> TASK DIRECTIONS: The answer is the full set of records, given again exactly and without images.
RECORDS PROVIDED Block Start
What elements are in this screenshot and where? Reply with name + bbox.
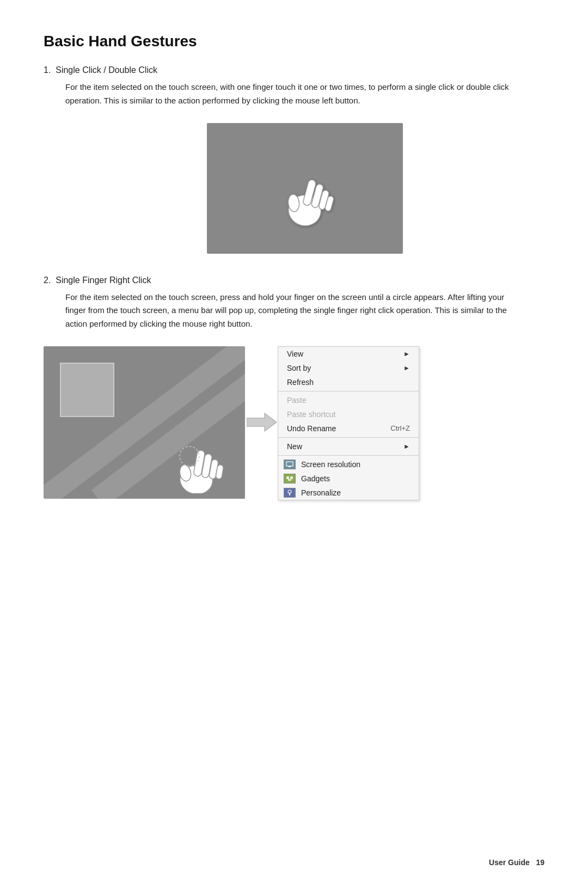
bg-lines — [44, 346, 245, 499]
page-footer: User Guide 19 — [489, 858, 544, 867]
svg-rect-16 — [286, 462, 293, 466]
menu-item-new[interactable]: New ► — [278, 439, 419, 454]
menu-item-screen-resolution[interactable]: Screen resolution — [278, 457, 419, 472]
menu-item-view[interactable]: View ► — [278, 347, 419, 361]
svg-rect-19 — [290, 476, 293, 479]
sort-arrow-icon: ► — [403, 364, 410, 372]
section-1-description: For the item selected on the touch scree… — [65, 81, 512, 108]
section-2-heading: 2. Single Finger Right Click — [44, 275, 544, 285]
svg-rect-20 — [288, 479, 291, 481]
svg-rect-22 — [289, 493, 290, 495]
menu-item-paste-label: Paste — [287, 396, 307, 405]
menu-item-refresh[interactable]: Refresh — [278, 375, 419, 389]
section-1-heading: 1. Single Click / Double Click — [44, 65, 544, 75]
personalize-icon — [284, 488, 296, 498]
svg-rect-17 — [289, 466, 291, 467]
right-click-gesture-image — [44, 346, 245, 499]
screen-resolution-icon — [284, 460, 296, 469]
footer-page-number: 19 — [536, 858, 544, 867]
menu-item-view-label: View — [287, 350, 303, 358]
right-arrow — [245, 346, 278, 499]
tap-hand-icon — [261, 145, 348, 232]
section-2-description: For the item selected on the touch scree… — [65, 291, 512, 331]
menu-item-undo-rename[interactable]: Undo Rename Ctrl+Z — [278, 421, 419, 436]
screen-resolution-label: Screen resolution — [301, 460, 360, 469]
paint-icon — [286, 489, 293, 496]
section-2: 2. Single Finger Right Click For the ite… — [44, 275, 544, 500]
monitor-icon — [286, 461, 293, 468]
footer-label: User Guide — [489, 858, 530, 867]
menu-item-personalize[interactable]: Personalize — [278, 486, 419, 500]
menu-item-refresh-label: Refresh — [287, 378, 314, 387]
gadget-icon — [286, 475, 293, 482]
gadgets-label: Gadgets — [301, 474, 330, 483]
page-title: Basic Hand Gestures — [44, 33, 544, 50]
separator-2 — [278, 437, 419, 438]
gadgets-icon — [284, 474, 296, 483]
svg-marker-15 — [247, 413, 277, 431]
view-arrow-icon: ► — [403, 350, 410, 358]
context-menu: View ► Sort by ► Refresh Paste Paste sho… — [278, 346, 419, 500]
arrow-icon — [247, 413, 277, 432]
menu-item-paste: Paste — [278, 393, 419, 407]
personalize-label: Personalize — [301, 488, 341, 497]
menu-item-undo-label: Undo Rename — [287, 424, 336, 433]
section-1: 1. Single Click / Double Click For the i… — [44, 65, 544, 254]
undo-shortcut-label: Ctrl+Z — [390, 424, 410, 432]
separator-1 — [278, 391, 419, 391]
separator-3 — [278, 455, 419, 456]
menu-item-sort-by[interactable]: Sort by ► — [278, 361, 419, 375]
menu-item-paste-shortcut-label: Paste shortcut — [287, 410, 336, 419]
menu-item-new-label: New — [287, 442, 302, 451]
menu-item-gadgets[interactable]: Gadgets — [278, 472, 419, 486]
new-arrow-icon: ► — [403, 443, 410, 450]
svg-point-21 — [288, 490, 291, 493]
menu-item-sort-label: Sort by — [287, 364, 311, 372]
section-2-images-container: View ► Sort by ► Refresh Paste Paste sho… — [44, 346, 544, 500]
single-click-image — [207, 123, 403, 254]
svg-rect-18 — [286, 476, 289, 479]
single-click-image-container — [65, 123, 544, 254]
menu-item-paste-shortcut: Paste shortcut — [278, 407, 419, 421]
RECORDS PROVIDED Block End
> EXPECTED OUTPUT:
What elements are in this screenshot and where? Reply with name + bbox.
bg-lines — [44, 346, 245, 499]
page-footer: User Guide 19 — [489, 858, 544, 867]
svg-rect-16 — [286, 462, 293, 466]
menu-item-new[interactable]: New ► — [278, 439, 419, 454]
menu-item-screen-resolution[interactable]: Screen resolution — [278, 457, 419, 472]
menu-item-view[interactable]: View ► — [278, 347, 419, 361]
svg-rect-19 — [290, 476, 293, 479]
sort-arrow-icon: ► — [403, 364, 410, 372]
section-1-description: For the item selected on the touch scree… — [65, 81, 512, 108]
section-2-heading: 2. Single Finger Right Click — [44, 275, 544, 285]
svg-rect-20 — [288, 479, 291, 481]
svg-rect-22 — [289, 493, 290, 495]
menu-item-paste-label: Paste — [287, 396, 307, 405]
menu-item-refresh[interactable]: Refresh — [278, 375, 419, 389]
section-1-heading: 1. Single Click / Double Click — [44, 65, 544, 75]
personalize-icon — [284, 488, 296, 498]
svg-rect-17 — [289, 466, 291, 467]
right-click-gesture-image — [44, 346, 245, 499]
screen-resolution-icon — [284, 460, 296, 469]
footer-page-number: 19 — [536, 858, 544, 867]
menu-item-view-label: View — [287, 350, 303, 358]
right-arrow — [245, 346, 278, 499]
tap-hand-icon — [261, 145, 348, 232]
section-2-description: For the item selected on the touch scree… — [65, 291, 512, 331]
menu-item-undo-rename[interactable]: Undo Rename Ctrl+Z — [278, 421, 419, 436]
screen-resolution-label: Screen resolution — [301, 460, 360, 469]
paint-icon — [286, 489, 293, 496]
section-2: 2. Single Finger Right Click For the ite… — [44, 275, 544, 500]
monitor-icon — [286, 461, 293, 468]
footer-label: User Guide — [489, 858, 530, 867]
menu-item-personalize[interactable]: Personalize — [278, 486, 419, 500]
menu-item-refresh-label: Refresh — [287, 378, 314, 387]
gadget-icon — [286, 475, 293, 482]
gadgets-label: Gadgets — [301, 474, 330, 483]
page-title: Basic Hand Gestures — [44, 33, 544, 50]
separator-2 — [278, 437, 419, 438]
gadgets-icon — [284, 474, 296, 483]
svg-marker-15 — [247, 413, 277, 431]
view-arrow-icon: ► — [403, 350, 410, 358]
context-menu: View ► Sort by ► Refresh Paste Paste sho… — [278, 346, 419, 500]
arrow-icon — [247, 413, 277, 432]
menu-item-paste: Paste — [278, 393, 419, 407]
personalize-label: Personalize — [301, 488, 341, 497]
menu-item-undo-label: Undo Rename — [287, 424, 336, 433]
section-1: 1. Single Click / Double Click For the i… — [44, 65, 544, 254]
undo-shortcut-label: Ctrl+Z — [390, 424, 410, 432]
separator-1 — [278, 391, 419, 391]
separator-3 — [278, 455, 419, 456]
menu-item-sort-by[interactable]: Sort by ► — [278, 361, 419, 375]
menu-item-paste-shortcut-label: Paste shortcut — [287, 410, 336, 419]
menu-item-new-label: New — [287, 442, 302, 451]
menu-item-gadgets[interactable]: Gadgets — [278, 472, 419, 486]
new-arrow-icon: ► — [403, 443, 410, 450]
svg-point-21 — [288, 490, 291, 493]
menu-item-sort-label: Sort by — [287, 364, 311, 372]
section-2-images-container: View ► Sort by ► Refresh Paste Paste sho… — [44, 346, 544, 500]
single-click-image — [207, 123, 403, 254]
svg-rect-18 — [286, 476, 289, 479]
single-click-image-container — [65, 123, 544, 254]
menu-item-paste-shortcut: Paste shortcut — [278, 407, 419, 421]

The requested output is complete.